Les audiences du procès Ntaganda reprennent avec un témoignage sur les relations sexuelles au sein de la milice congolaise

Lundi, la défense de l’accusé de crimes de guerre Bosco Ntaganda a présenté un témoin pour réfuter les allégations de relations sexuelles non consenties au sein de la milice que M. Ntaganda commandait. Le témoin, qui se présente devant la Cour sous le pseudonyme de témoin D207, a donné la majorité de son témoignage devant les juges de la Cour pénale internationale (CPI) à huis clos.

Lors des brefs instants tenus en séance publique, il a déclaré avoir été commerçant en Ituri, une province de l’est du Congo, lors du conflit ethnique de 2002-2003, lorsque M. Ntaganda et ses combattants de l’Union des patriotes congolais (UPC) auraient commis des crimes de guerre et des crimes contre l’humanité.

Dans une demande datant d’octobre 2017 sollicitant l’ajout du témoin D207 à sa liste de témoins, la défense a affirmé que son témoignage anticipé contredisait directement la déposition du du témoin P898.

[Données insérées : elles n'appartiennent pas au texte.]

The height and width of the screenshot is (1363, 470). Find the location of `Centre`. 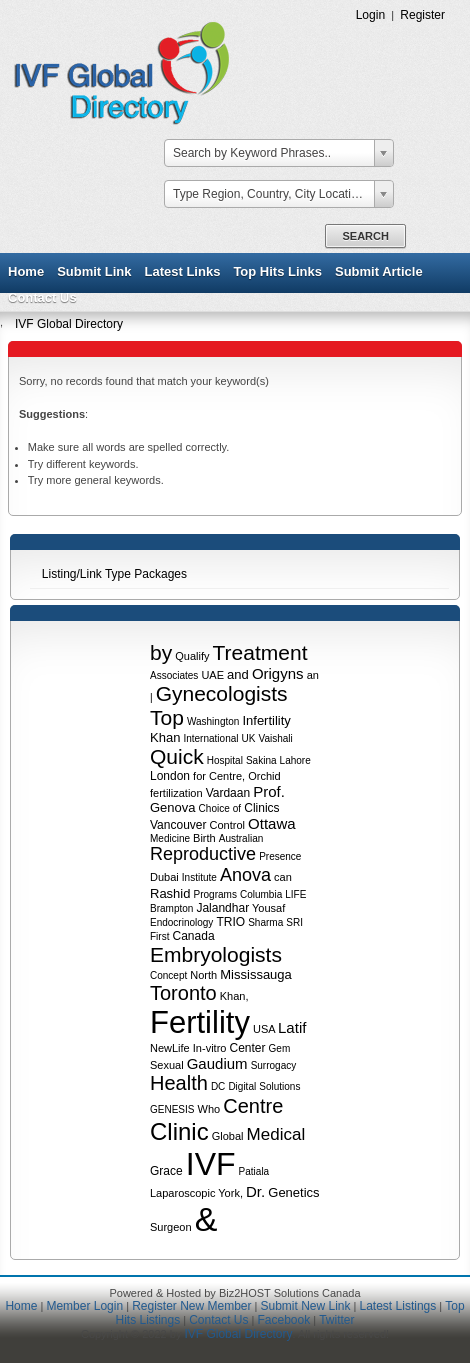

Centre is located at coordinates (253, 1106).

Cependant, l’accusation, remettant en cause la défense, a soutenu que le témoignage proposé du témoin D207 n’était pas pertinent puisqu’il « était lié à des questions connexes » pour lesquelles la défense ne devrait pas être autorisée à soumettre des informations complémentaires. L’accusation a déclaré que la déposition du témoin D207 ne contredisait pas directement celle du témoin P898, arguant que bien qu’il ait été une connaissance présumée, il n’a pas été « en mesure de reconnaître » une photo du témoin P898.

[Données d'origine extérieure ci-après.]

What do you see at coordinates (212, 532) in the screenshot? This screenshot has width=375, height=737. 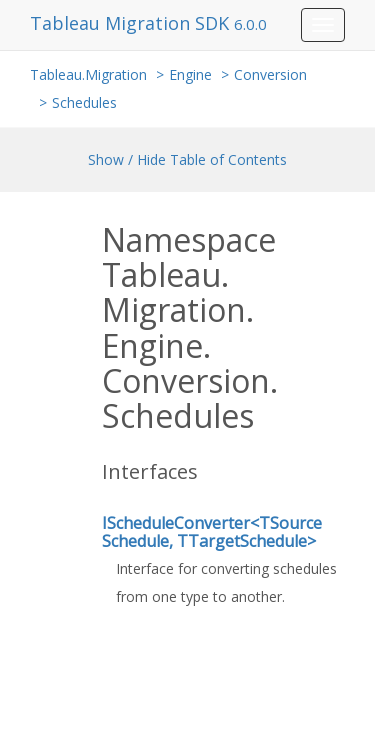 I see `IScheduleConverter<TSourceSchedule, TTargetSchedule>` at bounding box center [212, 532].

Le témoin P898 a témoigné au procès en novembre 2016. Lors de son témoignage, il a affirmé que les relations sexuelles entre les commandants et les recrues féminines au sein de l’UPC n’avaient pas été toujours consenties. Sans donner de détails particuliers sur les relations présumées en séance publique, il a déclaré, « À cette époque, je n’étais pas en mesure de savoir ce que pensaient vraiment ces jeune filles mais je crois que si un commandant sollicite vos faveurs, il est difficile de les refuser. Ces filles n’étaient en mesure de le faire ».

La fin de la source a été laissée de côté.